Document understanding data:
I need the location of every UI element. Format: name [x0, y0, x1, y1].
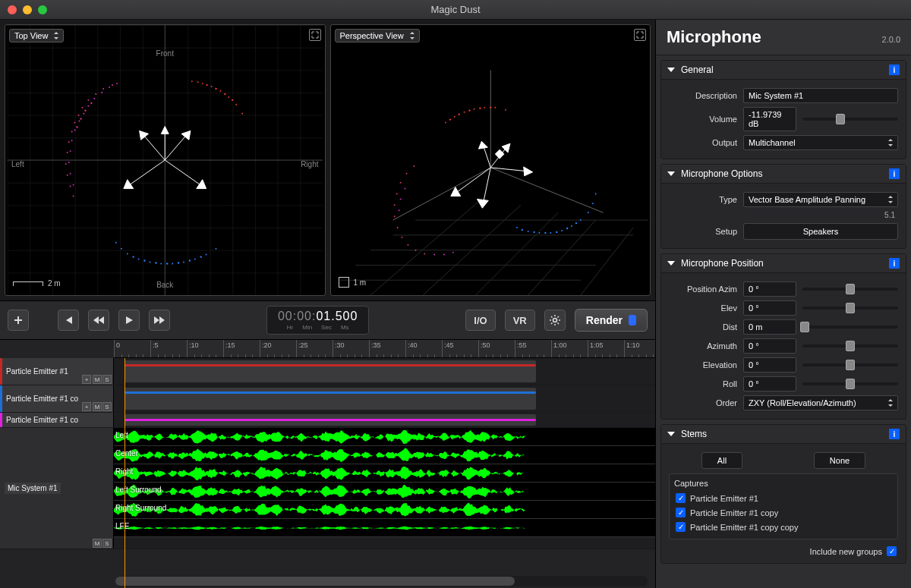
info-icon[interactable]: i [889, 258, 900, 269]
fullscreen-icon[interactable] [309, 29, 321, 41]
viewport-top[interactable]: Top View [5, 24, 326, 296]
go-to-start[interactable] [58, 310, 79, 331]
svg-point-27 [80, 118, 81, 119]
mute-button[interactable]: M [93, 402, 102, 411]
play[interactable] [118, 310, 140, 331]
timeline-ruler[interactable]: 0:5:10:15:20:25:30:35:40:45:50:551:001:0… [114, 340, 655, 358]
section-header[interactable]: Stemsi [661, 425, 906, 444]
svg-point-32 [79, 121, 80, 122]
vr-button[interactable]: VR [505, 310, 535, 331]
checkbox[interactable]: ✓ [676, 508, 686, 517]
position-slider[interactable] [802, 363, 898, 366]
position-field[interactable]: 0 ° [743, 357, 796, 373]
viewport-perspective[interactable]: Perspective View [330, 24, 651, 296]
rewind[interactable] [88, 310, 109, 331]
io-button[interactable]: I/O [465, 310, 495, 331]
svg-point-122 [449, 118, 450, 120]
capture-item[interactable]: ✓Particle Emitter #1 copy [674, 505, 893, 520]
svg-point-125 [479, 108, 481, 109]
svg-point-130 [550, 232, 551, 234]
svg-point-19 [67, 175, 68, 176]
svg-point-34 [71, 140, 73, 141]
inspector-title: Microphone [667, 27, 761, 47]
mute-button[interactable]: M [93, 375, 102, 384]
order-select[interactable]: ZXY (Roll/Elevation/Azimuth) [743, 395, 898, 410]
ruler-tick: :55 [515, 340, 527, 357]
mute-button[interactable]: M [93, 539, 102, 548]
position-field[interactable]: 0 ° [743, 281, 796, 297]
position-slider[interactable] [802, 344, 898, 347]
svg-line-87 [483, 145, 490, 168]
track-header-mic[interactable]: Mic System #1 MS [0, 428, 114, 549]
ruler-tick: :30 [333, 340, 345, 357]
timecode-display[interactable]: 00:00:01.500 HrMinSecMs [266, 306, 369, 335]
volume-slider[interactable] [802, 118, 898, 121]
waveform-channel[interactable]: Right [114, 464, 655, 483]
solo-button[interactable]: S [102, 539, 112, 548]
checkbox[interactable]: ✓ [676, 522, 686, 532]
solo-button[interactable]: S [102, 402, 112, 411]
titlebar: Magic Dust [0, 0, 911, 20]
minimize-window[interactable] [23, 5, 32, 14]
speakers-button[interactable]: Speakers [743, 223, 898, 240]
fullscreen-icon[interactable] [634, 29, 646, 41]
svg-point-21 [73, 195, 74, 197]
svg-point-59 [160, 263, 162, 264]
zoom-window[interactable] [38, 5, 47, 14]
svg-point-100 [393, 204, 395, 206]
section-header[interactable]: Microphone Optionsi [661, 165, 906, 184]
waveform-channel[interactable]: Center [114, 446, 655, 464]
info-icon[interactable]: i [889, 429, 900, 439]
waveform-channel[interactable]: Left Surround [114, 483, 655, 501]
settings-button[interactable] [544, 310, 566, 331]
position-field[interactable]: 0 ° [743, 376, 796, 391]
view-mode-select-left[interactable]: Top View [9, 29, 64, 42]
info-icon[interactable]: i [889, 168, 900, 179]
svg-point-137 [521, 229, 522, 231]
position-slider[interactable] [802, 307, 898, 310]
position-slider[interactable] [802, 382, 898, 385]
waveform-channel[interactable]: Left [114, 428, 655, 446]
ruler-tick: :35 [369, 340, 381, 357]
render-button[interactable]: Render [575, 309, 648, 332]
track-header[interactable]: Particle Emitter #1 co +MS [0, 385, 114, 412]
svg-rect-97 [495, 149, 503, 158]
capture-item[interactable]: ✓Particle Emitter #1 [674, 491, 893, 505]
type-select[interactable]: Vector Base Amplitude Panning [743, 192, 898, 207]
stems-all[interactable]: All [701, 452, 742, 469]
position-field[interactable]: 0 ° [743, 300, 796, 316]
section-header[interactable]: Microphone Positioni [661, 254, 906, 273]
output-select[interactable]: Multichannel [743, 135, 898, 150]
volume-field[interactable]: -11.9739 dB [743, 107, 796, 131]
svg-point-131 [561, 230, 563, 231]
include-new-groups-checkbox[interactable]: ✓ [887, 546, 897, 556]
add-button[interactable] [8, 310, 29, 331]
solo-button[interactable]: S [102, 375, 112, 384]
position-slider[interactable] [802, 288, 898, 291]
capture-item[interactable]: ✓Particle Emitter #1 copy copy [674, 520, 893, 534]
timeline-scrollbar[interactable] [115, 576, 648, 586]
view-mode-select-right[interactable]: Perspective View [335, 29, 420, 42]
svg-line-86 [490, 168, 603, 212]
stems-none[interactable]: None [814, 452, 865, 469]
axis-label: Back [156, 281, 173, 289]
description-field[interactable]: Mic System #1 [743, 88, 898, 103]
playhead[interactable] [125, 358, 125, 588]
add-icon[interactable]: + [82, 375, 91, 384]
close-window[interactable] [8, 5, 17, 14]
svg-point-48 [235, 104, 237, 105]
info-icon[interactable]: i [889, 64, 900, 75]
position-slider[interactable] [802, 325, 898, 329]
waveform-channel[interactable]: LFE [114, 519, 655, 537]
fast-forward[interactable] [149, 310, 170, 331]
svg-point-65 [133, 256, 134, 257]
checkbox[interactable]: ✓ [676, 493, 686, 503]
add-icon[interactable]: + [82, 402, 91, 411]
svg-point-55 [191, 80, 193, 82]
waveform-channel[interactable]: Right Surround [114, 501, 655, 519]
track-header[interactable]: Particle Emitter #1 co [0, 413, 114, 427]
track-header[interactable]: Particle Emitter #1 +MS [0, 358, 114, 385]
position-field[interactable]: 0 ° [743, 338, 796, 354]
section-header[interactable]: Generali [661, 61, 906, 80]
position-field[interactable]: 0 m [743, 319, 796, 335]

▶ [Aim of the exercise]:
The records, exactly as written but without images, should be returned.

▶ [Result for this exercise]:
I need the location of every UI element. Format: name [x0, y0, x1, y1].
info-icon[interactable]: i [889, 258, 900, 269]
fullscreen-icon[interactable] [309, 29, 321, 41]
viewport-top[interactable]: Top View [5, 24, 326, 296]
go-to-start[interactable] [58, 310, 79, 331]
svg-point-27 [80, 118, 81, 119]
mute-button[interactable]: M [93, 402, 102, 411]
play[interactable] [118, 310, 140, 331]
timeline-ruler[interactable]: 0:5:10:15:20:25:30:35:40:45:50:551:001:0… [114, 340, 655, 358]
section-header[interactable]: Stemsi [661, 425, 906, 444]
svg-point-32 [79, 121, 80, 122]
vr-button[interactable]: VR [505, 310, 535, 331]
checkbox[interactable]: ✓ [676, 508, 686, 517]
position-slider[interactable] [802, 363, 898, 366]
position-field[interactable]: 0 ° [743, 357, 796, 373]
viewport-perspective[interactable]: Perspective View [330, 24, 651, 296]
rewind[interactable] [88, 310, 109, 331]
io-button[interactable]: I/O [465, 310, 495, 331]
svg-point-122 [449, 118, 450, 120]
capture-item[interactable]: ✓Particle Emitter #1 copy [674, 505, 893, 520]
svg-point-125 [479, 108, 481, 109]
svg-point-130 [550, 232, 551, 234]
svg-point-19 [67, 175, 68, 176]
svg-point-34 [71, 140, 73, 141]
inspector-title: Microphone [667, 27, 761, 47]
mute-button[interactable]: M [93, 375, 102, 384]
order-select[interactable]: ZXY (Roll/Elevation/Azimuth) [743, 395, 898, 410]
ruler-tick: :55 [515, 340, 527, 357]
mute-button[interactable]: M [93, 539, 102, 548]
position-field[interactable]: 0 ° [743, 281, 796, 297]
position-slider[interactable] [802, 344, 898, 347]
svg-line-87 [483, 145, 490, 168]
track-header-mic[interactable]: Mic System #1 MS [0, 428, 114, 549]
ruler-tick: :30 [333, 340, 345, 357]
timecode-display[interactable]: 00:00:01.500 HrMinSecMs [266, 306, 369, 335]
volume-slider[interactable] [802, 118, 898, 121]
waveform-channel[interactable]: Right [114, 464, 655, 483]
solo-button[interactable]: S [102, 539, 112, 548]
checkbox[interactable]: ✓ [676, 522, 686, 532]
solo-button[interactable]: S [102, 402, 112, 411]
titlebar: Magic Dust [0, 0, 911, 20]
minimize-window[interactable] [23, 5, 32, 14]
speakers-button[interactable]: Speakers [743, 223, 898, 240]
fullscreen-icon[interactable] [634, 29, 646, 41]
svg-point-21 [73, 195, 74, 197]
svg-point-59 [160, 263, 162, 264]
zoom-window[interactable] [38, 5, 47, 14]
svg-point-100 [393, 204, 395, 206]
section-header[interactable]: Microphone Optionsi [661, 165, 906, 184]
waveform-channel[interactable]: Center [114, 446, 655, 464]
info-icon[interactable]: i [889, 429, 900, 439]
waveform-channel[interactable]: Left Surround [114, 483, 655, 501]
settings-button[interactable] [544, 310, 566, 331]
position-field[interactable]: 0 ° [743, 376, 796, 391]
view-mode-select-left[interactable]: Top View [9, 29, 64, 42]
info-icon[interactable]: i [889, 168, 900, 179]
svg-point-137 [521, 229, 522, 231]
position-slider[interactable] [802, 307, 898, 310]
position-slider[interactable] [802, 382, 898, 385]
waveform-channel[interactable]: Left [114, 428, 655, 446]
ruler-tick: :35 [369, 340, 381, 357]
render-button[interactable]: Render [575, 309, 648, 332]
track-header[interactable]: Particle Emitter #1 co +MS [0, 385, 114, 412]
svg-rect-97 [495, 149, 503, 158]
capture-item[interactable]: ✓Particle Emitter #1 [674, 491, 893, 505]
type-select[interactable]: Vector Base Amplitude Panning [743, 192, 898, 207]
stems-all[interactable]: All [701, 452, 742, 469]
position-field[interactable]: 0 ° [743, 300, 796, 316]
section-header[interactable]: Microphone Positioni [661, 254, 906, 273]
output-select[interactable]: Multichannel [743, 135, 898, 150]
volume-field[interactable]: -11.9739 dB [743, 107, 796, 131]
svg-point-131 [561, 230, 563, 231]
include-new-groups-checkbox[interactable]: ✓ [887, 546, 897, 556]
add-button[interactable] [8, 310, 29, 331]
solo-button[interactable]: S [102, 375, 112, 384]
position-slider[interactable] [802, 288, 898, 291]
capture-item[interactable]: ✓Particle Emitter #1 copy copy [674, 520, 893, 534]
timeline-scrollbar[interactable] [115, 576, 648, 586]
view-mode-select-right[interactable]: Perspective View [335, 29, 420, 42]
svg-line-86 [490, 168, 603, 212]
stems-none[interactable]: None [814, 452, 865, 469]
axis-label: Back [156, 281, 173, 289]
description-field[interactable]: Mic System #1 [743, 88, 898, 103]
playhead[interactable] [125, 358, 125, 588]
add-icon[interactable]: + [82, 375, 91, 384]
close-window[interactable] [8, 5, 17, 14]
svg-point-48 [235, 104, 237, 105]
info-icon[interactable]: i [889, 64, 900, 75]
position-slider[interactable] [802, 325, 898, 329]
waveform-channel[interactable]: LFE [114, 519, 655, 537]
fast-forward[interactable] [149, 310, 170, 331]
svg-point-65 [133, 256, 134, 257]
checkbox[interactable]: ✓ [676, 493, 686, 503]
add-icon[interactable]: + [82, 402, 91, 411]
svg-point-55 [191, 80, 193, 82]
waveform-channel[interactable]: Right Surround [114, 501, 655, 519]
track-header[interactable]: Particle Emitter #1 co [0, 413, 114, 427]
track-header[interactable]: Particle Emitter #1 +MS [0, 358, 114, 385]
position-field[interactable]: 0 ° [743, 338, 796, 354]
section-header[interactable]: Generali [661, 61, 906, 80]
position-field[interactable]: 0 m [743, 319, 796, 335]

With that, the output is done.